'There's a notion that Indians practicing their religionsare less than religious'

  • Charlotte Black Elk

    Bread and Roses

Note: This article is a sidebar to this issue's feature story.

Charlotte Black Elk, 45, is a spiritual and cultural leader of the Lakota Sioux tribe. She lives on the Pine Ridge Reservation, 190 miles to the east of Devils Tower, where she began leading a Sun Dance in 1985.

Charlotte Black Elk: "I grew up going to Devils Tower. As a kid with my family, we would pass ourselves off as tourists, initially. Back then, the park wasn't a high-traffic place. People just drove up and took a picture and left. Close Encounters of the Third Kind changed all that. After that movie came out, a lot of people wanted to come see the place. I found it fascinating that people are driven not by their own culture, but by Hollywood. Just like sociologists or anthropologists watch Indian culture, I watch the tourists. I study them.

"Americans haven't been taught to deal with other cultures and religions. We know how to behave in a court, but I think there's a notion that Indians practicing their religions are less than religious. People come to Devils Tower and think, 'We're on vacation, we're going to go see Indians and take videos of them doing their ceremonies while we drink beer and wear short shorts.'

"As for New Agers, you have people who are on a genuine search for fulfillment, but they don't want to take the time to learn their own traditions, or they're totally fascinated with Native American religion. They're seeking power now, like the weight loss pills.

"I'm Charlotte Black Elk. People come up to me all the time and say, 'I read your grandfather's book, Black Elk Speaks.' They want to be a part of something poetic. Well, I tell them, I'm not my grandfather.
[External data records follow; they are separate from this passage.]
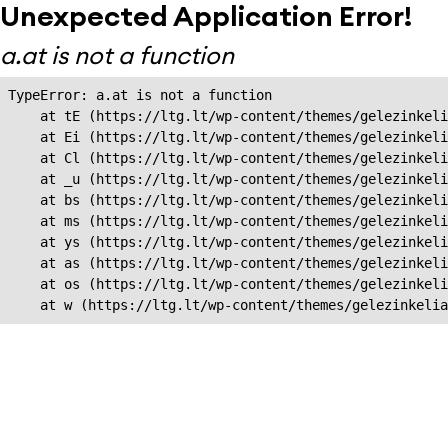
Unexpected Application Error!
a.at is not a function
TypeError: a.at is not a function

    at tE (https://ltg.lt/wp-content/themes/gelezinkeli
    at Ei (https://ltg.lt/wp-content/themes/gelezinkeli
    at Cl (https://ltg.lt/wp-content/themes/gelezinkeli
    at _u (https://ltg.lt/wp-content/themes/gelezinkeli
    at bs (https://ltg.lt/wp-content/themes/gelezinkeli
    at ms (https://ltg.lt/wp-content/themes/gelezinkeli
    at ys (https://ltg.lt/wp-content/themes/gelezinkeli
    at as (https://ltg.lt/wp-content/themes/gelezinkeli
    at os (https://ltg.lt/wp-content/themes/gelezinkeli
    at w (https://ltg.lt/wp-content/themes/gelezinkeli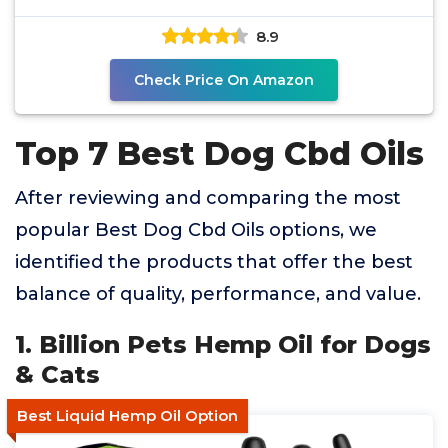
8.9
Check Price On Amazon
Top 7 Best Dog Cbd Oils
After reviewing and comparing the most
popular Best Dog Cbd Oils options, we
identified the products that offer the best
balance of quality, performance, and value.
1. Billion Pets Hemp Oil for Dogs
& Cats
Best Liquid Hemp Oil Option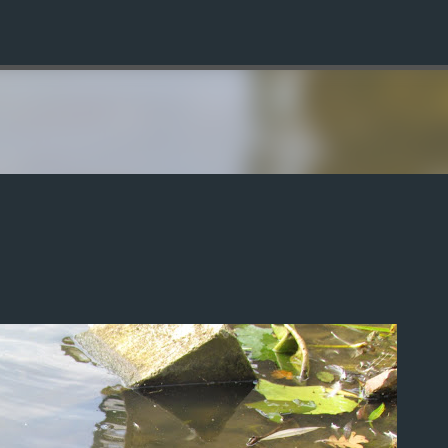
Skip to main content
"One of the dividing lines has been when I tell the New Age practitioners, 'Go prepare for seven years.' Most of them want a hodgepodge of things without embracing the total culture. Those people treat Native American ceremonies like they would a diving vacation to the Bahamas. In reality, if you participate in these ceremonies, you have to give up a lot of things. You have to be accessible to the community, maybe even take foster kids in. Things like that.

"In white America, they're able to buy their place in society. They can't understand why they can't buy a place in a Native American community. Indians judge you by your actions. So what if you have a degree from Harvard and have $50,000? If you're a shit, that's how you'll be treated."